*** Opening Material for this exercise ***

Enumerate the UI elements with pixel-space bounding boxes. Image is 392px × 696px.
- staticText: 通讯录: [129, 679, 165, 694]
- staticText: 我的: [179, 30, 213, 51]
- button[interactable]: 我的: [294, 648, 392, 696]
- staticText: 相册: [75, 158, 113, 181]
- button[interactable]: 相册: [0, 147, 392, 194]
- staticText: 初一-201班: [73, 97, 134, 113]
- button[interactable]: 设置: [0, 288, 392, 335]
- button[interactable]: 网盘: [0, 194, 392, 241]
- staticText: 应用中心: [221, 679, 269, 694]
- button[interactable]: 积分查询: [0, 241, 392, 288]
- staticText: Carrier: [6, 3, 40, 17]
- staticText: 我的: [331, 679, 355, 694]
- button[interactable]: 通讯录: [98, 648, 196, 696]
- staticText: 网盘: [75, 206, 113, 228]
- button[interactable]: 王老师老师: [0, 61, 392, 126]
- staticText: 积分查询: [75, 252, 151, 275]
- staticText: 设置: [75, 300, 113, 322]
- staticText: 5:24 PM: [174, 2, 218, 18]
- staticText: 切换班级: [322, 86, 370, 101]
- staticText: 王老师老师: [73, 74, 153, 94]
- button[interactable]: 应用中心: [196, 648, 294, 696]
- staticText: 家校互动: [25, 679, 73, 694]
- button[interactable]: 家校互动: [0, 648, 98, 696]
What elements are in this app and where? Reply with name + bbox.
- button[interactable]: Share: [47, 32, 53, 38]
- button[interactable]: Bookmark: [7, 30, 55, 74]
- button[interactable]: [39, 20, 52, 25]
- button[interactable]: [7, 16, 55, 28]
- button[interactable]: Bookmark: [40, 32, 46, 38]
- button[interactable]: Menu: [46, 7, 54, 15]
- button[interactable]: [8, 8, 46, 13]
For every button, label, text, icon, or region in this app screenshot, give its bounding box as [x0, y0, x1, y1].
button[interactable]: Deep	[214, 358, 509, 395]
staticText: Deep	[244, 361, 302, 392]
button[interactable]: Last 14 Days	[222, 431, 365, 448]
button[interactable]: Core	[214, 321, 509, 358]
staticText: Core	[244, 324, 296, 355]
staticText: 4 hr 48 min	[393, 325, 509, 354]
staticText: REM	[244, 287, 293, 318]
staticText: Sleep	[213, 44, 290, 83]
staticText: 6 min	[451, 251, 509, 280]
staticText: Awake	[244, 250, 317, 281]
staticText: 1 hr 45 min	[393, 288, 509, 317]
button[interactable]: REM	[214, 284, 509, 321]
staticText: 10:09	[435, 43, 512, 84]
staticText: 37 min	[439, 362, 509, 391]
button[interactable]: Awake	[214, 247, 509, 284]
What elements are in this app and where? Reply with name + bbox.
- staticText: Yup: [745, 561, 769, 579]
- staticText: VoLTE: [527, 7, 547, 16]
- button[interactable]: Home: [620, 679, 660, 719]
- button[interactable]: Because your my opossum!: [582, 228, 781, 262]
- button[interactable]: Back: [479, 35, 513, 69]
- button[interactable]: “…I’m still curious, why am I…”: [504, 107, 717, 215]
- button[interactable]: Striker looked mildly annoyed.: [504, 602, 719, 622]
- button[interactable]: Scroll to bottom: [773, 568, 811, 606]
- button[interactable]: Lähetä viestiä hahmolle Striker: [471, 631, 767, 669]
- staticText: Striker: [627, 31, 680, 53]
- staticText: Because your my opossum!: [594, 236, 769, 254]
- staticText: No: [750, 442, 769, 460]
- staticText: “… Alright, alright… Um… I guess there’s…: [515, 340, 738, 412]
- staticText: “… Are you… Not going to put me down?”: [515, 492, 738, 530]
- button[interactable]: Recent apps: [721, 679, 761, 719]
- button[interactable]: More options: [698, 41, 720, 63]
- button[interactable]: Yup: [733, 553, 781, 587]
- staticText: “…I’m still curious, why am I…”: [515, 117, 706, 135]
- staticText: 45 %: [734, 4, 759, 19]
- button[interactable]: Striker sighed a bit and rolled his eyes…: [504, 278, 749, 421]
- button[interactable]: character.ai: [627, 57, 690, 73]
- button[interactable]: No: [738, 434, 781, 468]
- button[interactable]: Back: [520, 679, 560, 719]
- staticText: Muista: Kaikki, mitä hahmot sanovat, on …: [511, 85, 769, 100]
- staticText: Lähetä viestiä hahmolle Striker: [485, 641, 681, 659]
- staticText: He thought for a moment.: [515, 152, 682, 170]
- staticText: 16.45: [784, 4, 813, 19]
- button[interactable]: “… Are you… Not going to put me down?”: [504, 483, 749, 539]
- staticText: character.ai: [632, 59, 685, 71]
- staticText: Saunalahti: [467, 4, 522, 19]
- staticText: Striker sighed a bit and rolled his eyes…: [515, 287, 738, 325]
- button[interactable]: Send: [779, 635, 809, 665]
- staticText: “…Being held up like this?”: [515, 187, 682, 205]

*** Closing Material for this exercise ***

▸ To do
Please copy every line of the data that carries the string "Core".

▸ Response box
button[interactable]: Core	[214, 321, 509, 358]
staticText: Core	[244, 324, 296, 355]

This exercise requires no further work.